The state is proceeding with the extermination program despite research showing its ineffectiveness and vocal protests calling on authorities to protect the wolves, which were on the endangered species list until 2013.

The pack being targeted represents a full 12 percent of the state's gray wolf population, according to Greenwald.

This is the fourth time that the state's Fish & Wildlife Department has killed wolves to protect Len McIrvin's cattle, the Seattle Times reports, and it's the first time that the department has targeted an entire pack, according to Reuters.

Local researchers report that photographs prove McIrvin herded his cattle to graze on land directly atop the pack's den, notes the Seattle Times.

"This livestock operator elected to put his livestock directly on top of their den site; we have pictures of cows swamping it, I just want people to know," said Robert Wielgus, director of the Large Carnivore Conservation Lab at Washington State University, to the newspaper.

The Seattle Times reports:

The cattle pushed out the wolves' native prey of deer, and with a den full of young to feed, what came next was predictable, Wielgus said.

After the wolves repeatedly killed McIrvin’s cattle, the Washington Department of Fish & Wildlife, as per its protocol, authorized shooting wolves in the pack by helicopter, killing the pack’s breeding female by mistake.
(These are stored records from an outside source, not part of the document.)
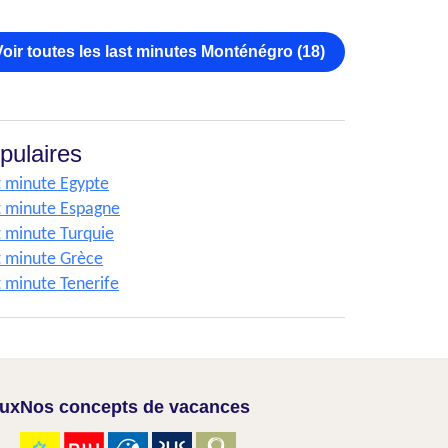
Voir toutes les last minutes Monténégro (18)
pulaires
t minute Egypte
t minute Espagne
t minute Turquie
t minute Grèce
t minute Tenerife
aux
Nos concepts de vacances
The department then stopped the killings after the wolf predations subsided.

But the department announced Saturday that after more cows were killed, it would eliminate the entire Profanity pack. That killing is ongoing, and department staff killed four more wolves this week, bringing the total to six.

The department targeted the Wedge Pack after McIrvin lost cattle to that pack, near the same area.

McIrvin has refused to radio-collar his cattle to help predict and avoid interactions with radio-collared wolves, Wielgus said.

He called the killing of cows by the Profanity Peak pack at their den site predictable and avoidable.

Moreover, as the Center for Biological Diversity noted Thursday, a comprehensive review of the latest research found that killing predators such as gray wolves has little to no effect on livestock deaths—and it may even make the problem worse.

The study published in the Frontiers of Ecology and the Environment "shows that not only is Wildlife Services' annual killing of tens of thousands of wolves, coyotes, bears, bobcats, cougars and other animals unconscionable—it's also ineffective," said Michael Robinson of the Center for Biological Diversity. "Our government should ground the aerial snipers, pull the poisons and remove the steel leghold traps in response to these findings."

"The unexpected finding that carnivore killings can increase depredations is likely based on disruption of the predators' social dynamics," the Center for Biological Diversity observes, "namely, by removing dominant animals that maintain large territories, these killings release sub-adult animals that are less-skilled hunters and thus more likely to target domestic animals."

The conservation group argues for the state to force ranchers to take non-lethal measures to avoid livestock deaths, such as moving their cattle to other areas of public land far from wolf pack den sites, instead of assassinating rare predators like wolves. 

"If non-lethal measures are not used to reduce the risk of losing cattle in the first place," Greenwald writes, "than the whole vicious cycle is likely to repeat itself once more wolves move back in. And what incentives do ranchers have to change their practices if the state comes in and kills wolves at taxpayer expense every time they start losing cows?"